How do you review a 1000 page book?
Well, i finished it, actually quite an accomplishment. For North is an author i love to hate, i put the book down in disgust and picked it up the next day because i don't want to miss anything. North is a polemic, a fighter, nasty, often name calling, self centered, provocative, interesting, wordy, well i guess you get the picture. What the book is not: it is not strictly history, but rather something a little higher up the food chain, philosophic/theological interpretation of history, conspiracy theory, covenant theory in action, something like all these mixed together. North's extraordinary value as a writer and as a theologian is the confidence and strength his well tuned mental system produces in his works. His confidence in himself and his ideas is oftentimes overwhelming and always alluring. The problem i have is that i always put the book(s) down and have to ask myself "is this really true?" or "is this really Scriptural?" or is he overstating the case to win the debate in his mind. That is the great weakness of this book in particular, it really needed 6 months of careful research and fact checking in 1996 when it was published.

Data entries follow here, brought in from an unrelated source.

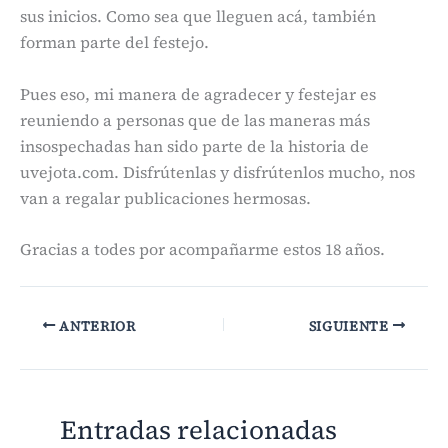
sus inicios. Como sea que lleguen acá, también
forman parte del festejo.
Pues eso, mi manera de agradecer y festejar es
reuniendo a personas que de las maneras más
insospechadas han sido parte de la historia de
uvejota.com. Disfrútenlas y disfrútenlos mucho, nos
van a regalar publicaciones hermosas.
Gracias a todes por acompañarme estos 18 años.
ANTERIOR
SIGUIENTE
Entradas relacionadas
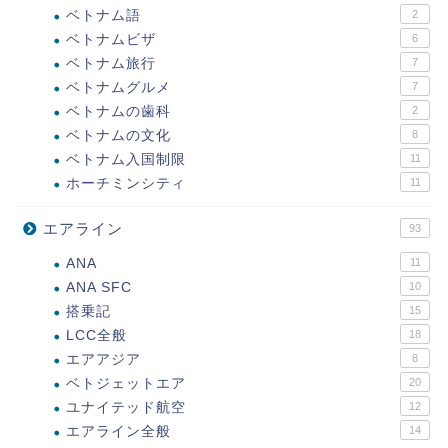
ベトナム語
2
ベトナムビザ
6
ベトナム旅行
7
ベトナムグルメ
7
ベトナムの歯科
2
ベトナムの文化
8
ベトナム入国制限
11
ホーチミンシティ
11
エアライン
93
ANA
11
ANA SFC
10
搭乗記
15
LCC全般
18
エアアジア
8
ベトジェットエア
20
ユナイテッド航空
12
エアライン全般
14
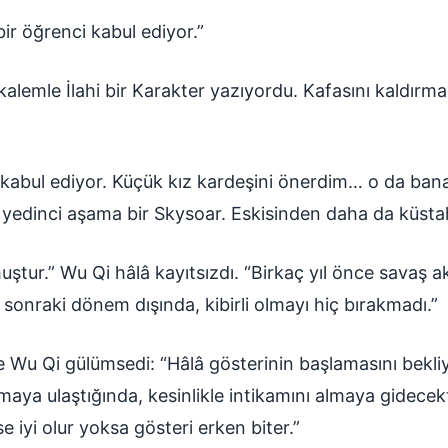
bir öğrenci kabul ediyor.”
 kalemle İlahi bir Karakter yazıyordu. Kafasını kaldır
yi kabul ediyor. Küçük kız kardeşini önerdim… o da ba
yedinci aşama bir Skysoar. Eskisinden daha da küstah
muştur.” Wu Qi hâlâ kayıtsızdı. “Birkaç yıl önce sava
sonraki dönem dışında, kibirli olmayı hiç bırakmadı.”
 Wu Qi gülümsedi: “Hâlâ gösterinin başlamasını bekliy
ya ulaştığında, kesinlikle intikamını almaya gidecekti
e iyi olur yoksa gösteri erken biter.”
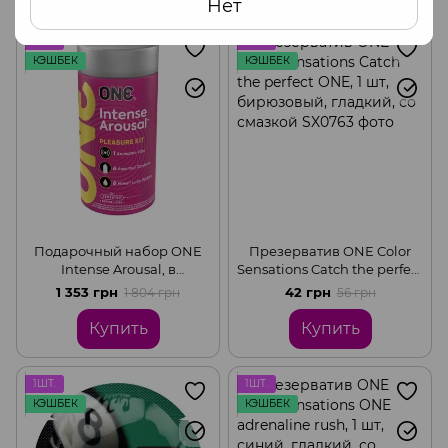
Нет
1ШТ.
1ШТ.
КЭШБЕК
КЭШБЕК
Подарочный набор ONE
Презерватив ONE Color
Intense Arousal, в
Sensations Catch the perfect
комплекте 6
ONE, 1 шт, бирюзовый,
1 353 грн
42 грн
1 804 грн
56 грн
презервативов, 6 саше с
гладкий, со смазкой
лубрикантом,
Купить
Купить
виброкольцо.
1ШТ.
1ШТ.
КЭШБЕК
КЭШБЕК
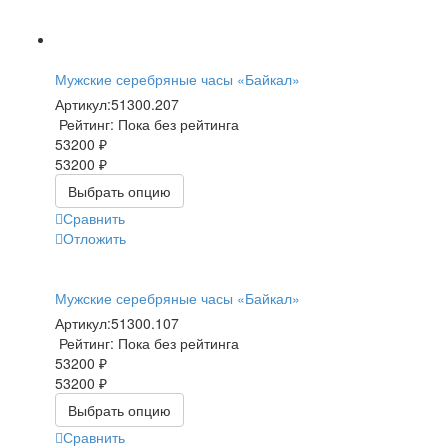
Мужские серебряные часы «Байкал»
Артикул:
51300.207
Рейтинг: Пока без рейтинга
53200 ₽
53200 ₽
Выбрать опцию
Сравнить
Отложить
Мужские серебряные часы «Байкал»
Артикул:
51300.107
Рейтинг: Пока без рейтинга
53200 ₽
53200 ₽
Выбрать опцию
Сравнить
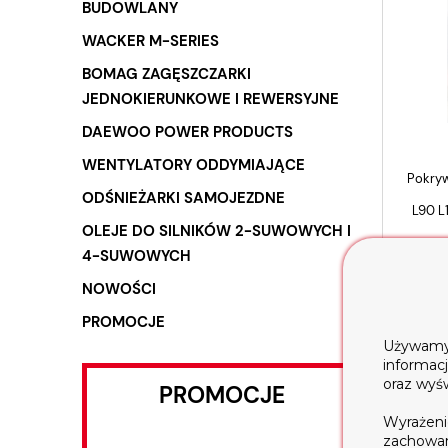
BUDOWLANY
WACKER M-SERIES
BOMAG ZAGĘSZCZARKI
JEDNOKIERUNKOWE I REWERSYJNE
DAEWOO POWER PRODUCTS
WENTYLATORY ODDYMIAJĄCE
Pokryw
ODŚNIEŻARKI SAMOJEZDNE
L90 L1
OLEJE DO SILNIKÓW 2-SUWOWYCH I
4-SUWOWYCH
NOWOŚCI
PROMOCJE
Używamy t
informac
oraz wyś
PROMOCJE
Wyrażeni
zachowani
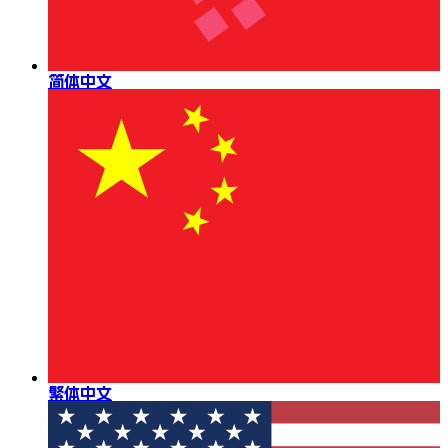
简体中文
繁体中文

You are always aware that he seems to bend the facts, both by omission and by simply being confidently wrong in order to support and prove his theories.
His big ideas are interesting and worth the time it takes to wade through the book. The first is the idea of crossed fingers, that the pastors/teachers/theologians of the Presbyterian church had to cross their fingers when subscribing to the Westminster confession. On the issues of 6 day creation, all children dying in infancy being saved or not, and later the big ones- Calvinism, Reformed theology, the essentials of the Christian faith itself. His major motif is a mixture of covenant theology and conspiracy theory, 1-that God deals with humanity in terms of promises and promised punishments and 2-that the liberals together plotted to grab the wealth and prestige of the Presbyterian church. He ends every chapter with the sentence: "the crucial issue is sanctions." He rightly points out that church discipline is important and if the church is unwilling or unable to fight heresy then it will end up a broad, inclusive social club where theology is replaced by institutional allegience, and the faith is replaced by a palid emotional appeal for money and power.
As far as the details, he is good with Presbyterian history, lousy fact checking when he gets into the Dutch tradition, mostly a result of where he lives intellectually. He is ok with what he includes, which has a little too much of North's pet theorizing at times, but he is lousy with the important things he leaves out, things which contradict his theories. He is good as a nice big picture overview, but each chapter needs another source of detail and historical factual additions to help balance out the way you think. So it is a good book to read if you want to embark on a long term study of Presbyterian history and are willing to unlearn and relearn significant pieces of the puzzle, but wish to gain insight into how his theory and principles bear on the issues. I don't know of another book that attempts what he has accomplished, a general history, so to replace this reading is perhaps a dozen other books, together totally far more than 1000 pages, but such is the cost of understanding and study.
Generally speaking, Crossed Fingers ends up telling me more about Gary North then it does about Presbyterian history, but his general principles are basically Scriptural even if rather steeply overlaid with his conservative economics and politics. And this is the final value, not just in CF but in all of North's books, he really does try to understand and deal with Scripture as authoritative and applicable to the problems of today, and for this he has my respect and my continued readership.